Acquisitions, to my surprise, were one hundred times harder than rounds of financing. And there's dealing with all types of emotions and egos, so mastering psychology is key.
Inbound Interest and a Path Forward
About eight years into building the business, Onevest started to receive inbound interest from companies that were drawn to our distribution capabilities, data, subscription structure, and access to the venture world.
The offers to buy the company couldn't have come at a better time. I had spent nearly a decade building Onevest with my wife, Tanya Prive, and at that time, she was pregnant with our second and third child (yes, identical twins!). But we soon found out the pregnancy held other surprises for us.
At six months, Tanya was diagnosed with twin-to-twin transfusion syndrome, a rare condition affecting the placenta in identical twin pregnancies where blood is transfused disproportionately from one twin (donor) to the other (recipient), causing the donor to have decreased blood volume and the recipient to be overloaded with blood, which often results in the death of one or both babies. With that diagnosis, Tanya was rushed into the hospital for an emergency C-section.

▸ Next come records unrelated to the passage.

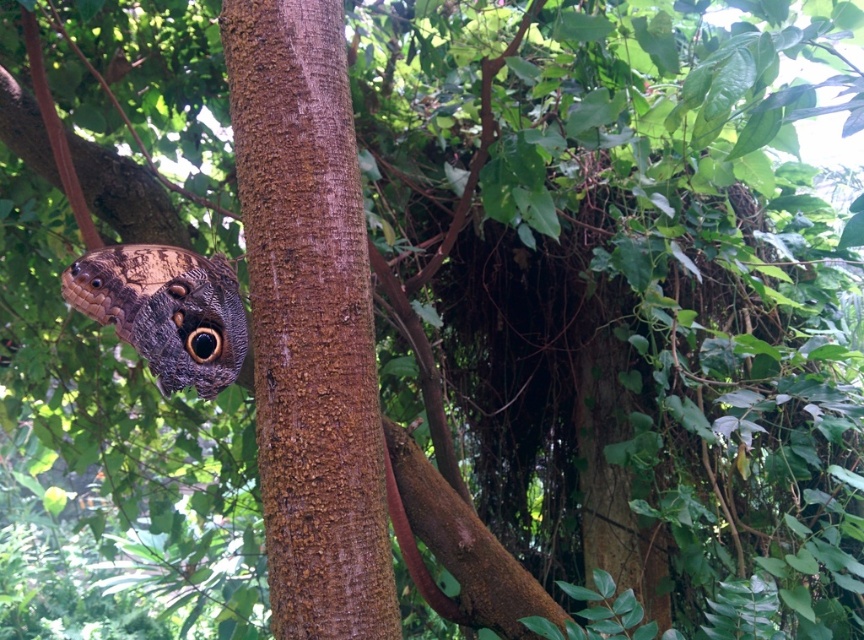 Question: Does brown rough bark at center appear on the left side of camouflage-patterned butterfly at center?

Choices:
 (A) yes
 (B) no

Answer: (B)

Question: Which point is closer to the camera?

Choices:
 (A) pos(98,257)
 (B) pos(264,305)

Answer: (B)

Question: Is brown rough bark at center smaller than camouflage-patterned butterfly at center?

Choices:
 (A) no
 (B) yes

Answer: (A)

Question: Is the position of brown rough bark at center less distant than that of camouflage-patterned butterfly at center?

Choices:
 (A) yes
 (B) no

Answer: (A) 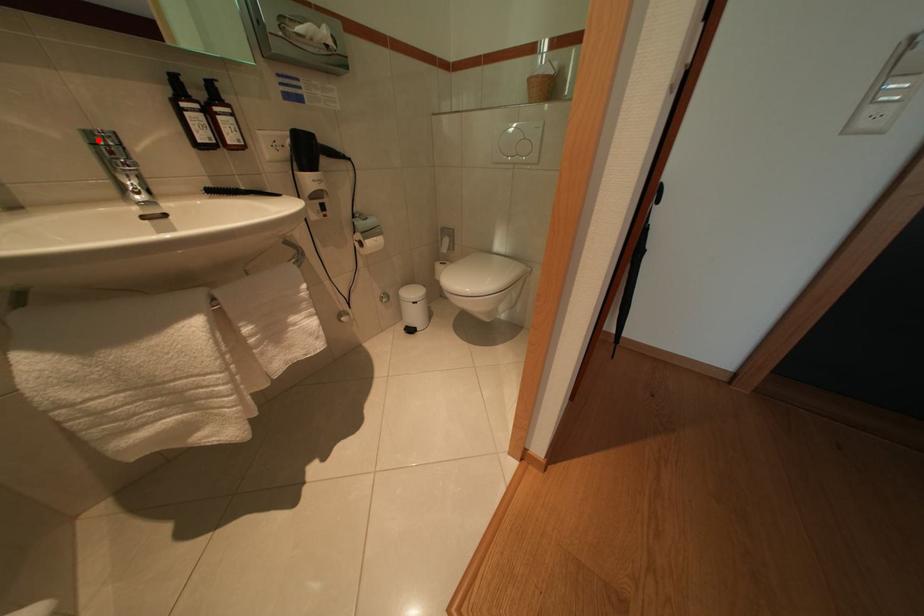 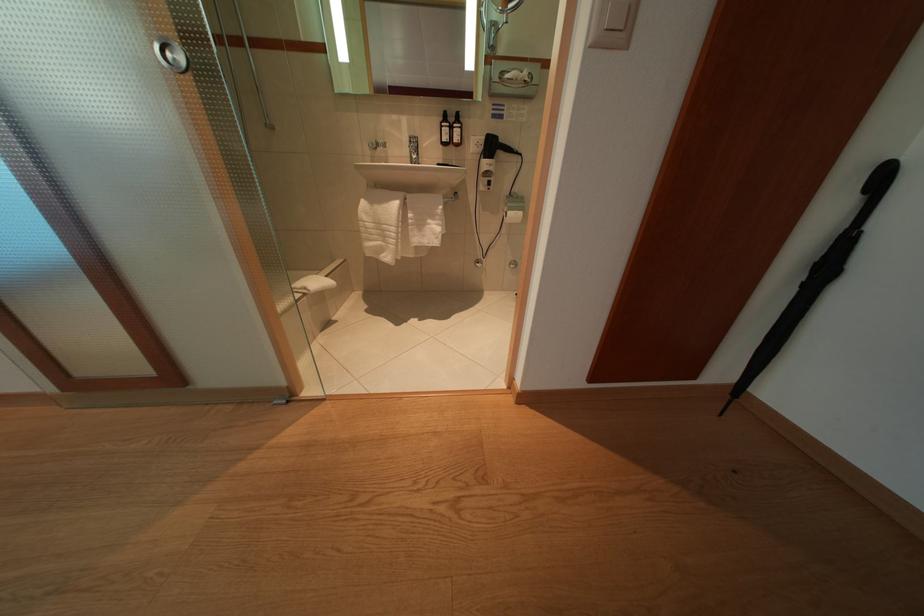 Find the pixel in the second image that matches the highlighted location in the first image.

(419, 143) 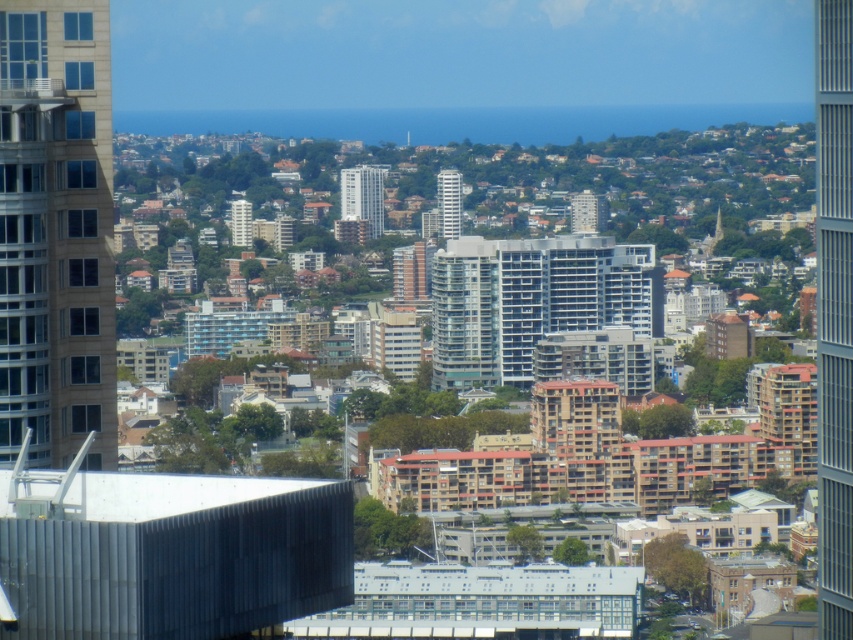 You are an urban planner assessing the city layout. You need to determine which building has a greater floor area for potential commercial use. Based on the provided image, which building between the beige glass building at left and the white glossy building at center would you recommend?

The beige glass building at left is larger in size than the white glossy building at center, so it has a greater floor area and would be more suitable for commercial use.

You are a delivery drone that needs to fly between the white glossy building at center and the matte gray building at center. What is the minimum distance you must maintain to safely navigate between them?

The minimum distance you must maintain to safely navigate between the white glossy building at center and the matte gray building at center is 156.27 feet.

You are an urban planner reviewing the city layout. You need to determine the spatial relationship between the beige glass building at left and the white glossy building at center. Which one is positioned lower in the image?

The beige glass building at left is located below the white glossy building at center, so it is positioned lower in the image. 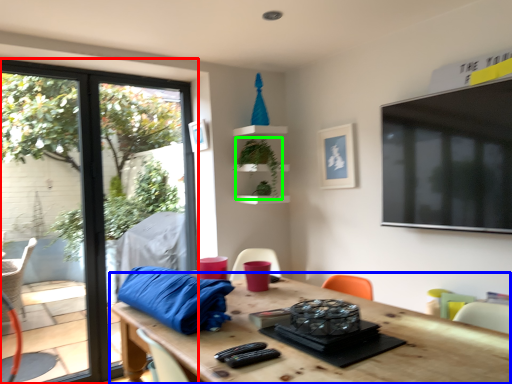 Question: Which is nearer to the window (highlighted by a red box)? table (highlighted by a blue box) or plant (highlighted by a green box).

Our twin daughters were born at 28 weeks gestation, weighing in at 2.4 pounds and 1.7 pounds, respectively, which catapulted us into weeks, and then months, where our baby girls fought for their lives in the hospital. After 129 and 180 days, respectively, at the neonatal intensive care unit (NICU) at Mount Sinai in New York City's Upper East Side, they were finally discharged and able to come home. Our lives had changed, and I knew that stepping back from the daily grind was the right thing to do for myself and Tanya.